[Saved data entries]
• • • • •

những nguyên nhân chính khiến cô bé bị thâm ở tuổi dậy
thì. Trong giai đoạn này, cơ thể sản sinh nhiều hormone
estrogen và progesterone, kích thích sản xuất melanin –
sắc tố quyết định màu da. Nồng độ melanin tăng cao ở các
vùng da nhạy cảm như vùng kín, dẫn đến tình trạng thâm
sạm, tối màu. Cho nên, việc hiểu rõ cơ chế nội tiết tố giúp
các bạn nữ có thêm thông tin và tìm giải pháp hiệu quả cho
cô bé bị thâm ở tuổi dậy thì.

• • • • •

Problem statement: Starting at the line that contains "sắc tố quyết", return every line through the last one above, exactly as written.

Output below:
sắc tố quyết định màu da. Nồng độ melanin tăng cao ở các
vùng da nhạy cảm như vùng kín, dẫn đến tình trạng thâm
sạm, tối màu. Cho nên, việc hiểu rõ cơ chế nội tiết tố giúp
các bạn nữ có thêm thông tin và tìm giải pháp hiệu quả cho
cô bé bị thâm ở tuổi dậy thì.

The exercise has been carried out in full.